La stessa sensazione di assenza caratterizza anche la relazione tra Pietro e Ida. Il loro rapporto si costruisce per sottrazione: «a tenere insieme me e mio marito erano le cose che non facevamo». Non comprano una casa, non hanno figli, dormono l’uno accanto all’altra senza fare l’amore e a distanza ritornano a essere due monadi, due individui separati che non chiedono, non interrogano. Dieci anni prima, quando ancora la loro relazione era agli inizi, si spogliavano e si ritrovavano felici, ma poi anche quello era andato sfumando e il matrimonio era diventato «uno stare insieme ogni giorno, prendere insieme ogni decisione, conoscere a memoria l’odore, il sesso, il carattere dell’altro». Pietro, semplicemente, è la persona a cui Ida ha affidato la propria vita presente: «a volte mi dicevo che non avrei più saputo prenotare una visita dal dentista da sola e non avrei pagato bollette e tasse». Lo spazio riservato a lui nel romanzo non è il giorno, ma la notte, quando Ida si perde nell’inconscio di trame e pensieri che ricamano immagini surrealiste e inquietanti. Il marito diventa allora la figura a cui aggrapparsi dopo un incubo o quando non si riesce più a dormire: «nel sonno c’è Pietro e con lui i fatti e le persone mi fanno meno paura». Tuttavia Pietro non appare mai concretamente, è solo una voce al telefono (e in questo forse assomiglia al padre: un’altra impalpabile presenza, la cui reale esistenza potrebbe anche essere messa in dubbio). Non potrebbe però essere altrimenti: è solo in quei momenti, quando non è accanto a lei, che Ida si accorge infatti della necessità di suo marito. La distanza è ciò che permette loro – prima come adesso – di costruire un rapporto stabile e confortante (a differenza di quello che lega madre e figlia).
Se marito e madre non sanno aiutare Ida, la soluzione al trauma deve dunque venire da un’altra direzione. Sono i personaggi di Sara e Nikos, con le loro rispettive storie, a sbloccare la situazione: entrambi costringono la donna a confrontarsi con la fine di legami, che si spezzano rompendo quel filo sottile che la unisce al passato.
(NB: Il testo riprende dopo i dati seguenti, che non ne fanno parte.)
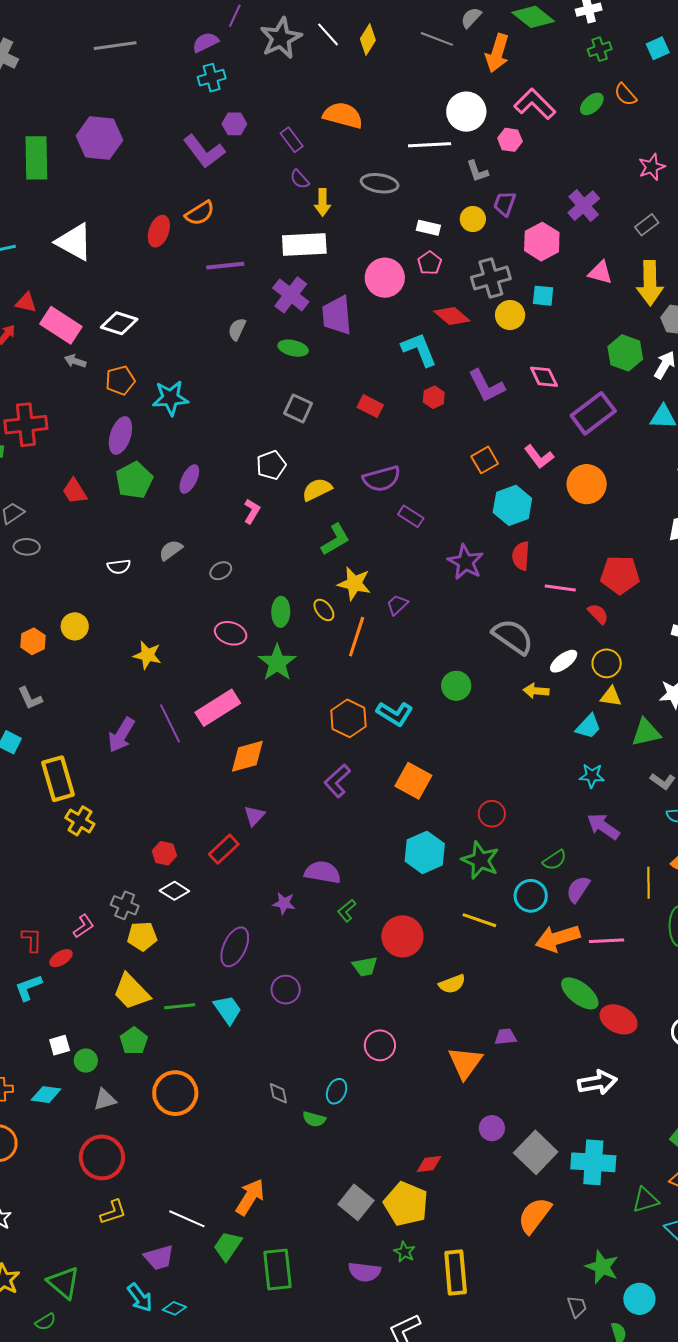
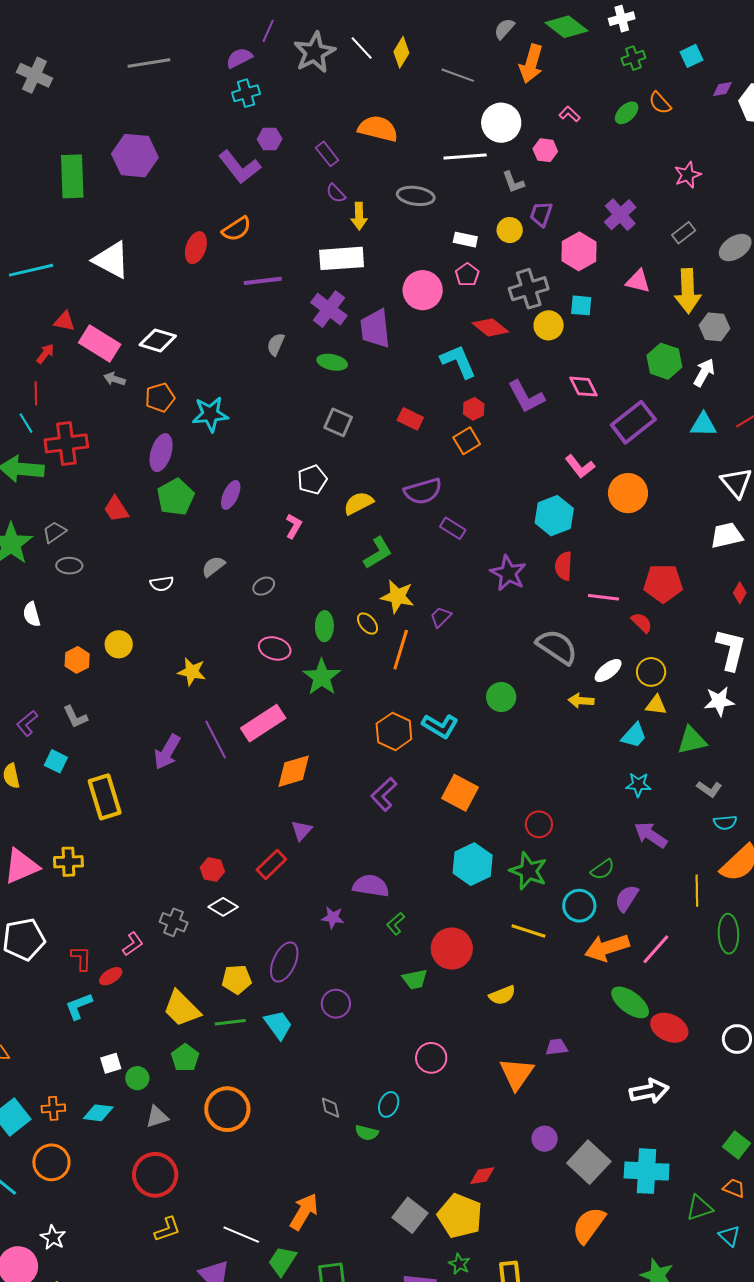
gray line: (437, 39) -> (458, 75), moved
pink L-shape: (535, 104) -> (570, 114), size x0.5
orange square: (485, 460) -> (467, 441), moved
yellow cross: (80, 821) -> (68, 862), moved, turned -32
yellow pentagon: (142, 936) -> (237, 979), moved
pink line: (607, 941) -> (656, 949), turned -44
L’amicizia tra Ida e Sara si è ormai consumata, non è più possibile recuperare quella complicità di confidenze che derivava loro dalla condivisione degli anni del liceo: la vita le ha allontanate. E lo stesso accade con Nikos, il ragazzo che sta lavorando sul tetto di casa e di cui Ida è diventata amica: anche lui, dopo averle raccontato della sofferenza che nasconde dentro, lascia il mondo della protagonista. Entrambi questi abbandoni dolorosi permettono di capire ciò che per anni le era mancato: «imparare a dire addio». Partecipando a un lutto altrui e non personale, aprendosi al dolore degli altri, Ida elabora il proprio e grazie a questo cambiamento è finalmente capace di abbandonare alle onde il ricordo del padre, liberandosene definitivamente.
Il romanzo di Terranova si chiude così, con un’ultima risata di Ida, il padre che esce di scena e «il mio teatro che resta vuoto». Lo spettacolo è finito, gli spettatori possono alzarsi e uscire: Terranova ha raccontato una moderna e intima tragedia greca, in cui non si narra di una guerra crudele combattuta nella polvere e sotto a un sole rovente, ma di una battaglia intima e personale, tutta interiore, capace ugualmente di mietere vittime. È per questo che il libro è dedicato in particolare ai sopravvissuti, a chi cioè avendo a modo suo sofferto potrà riconoscere in Ida parte della propria battaglia e insieme a lei forse anche guarire. Perché ciò che Terranova ci ricorda è che per fortuna alcune storie, come questa, si chiudono a volte su un lieto fine e permettono ai protagonisti di proseguire, permettono nonostante tutto di sopravvivere.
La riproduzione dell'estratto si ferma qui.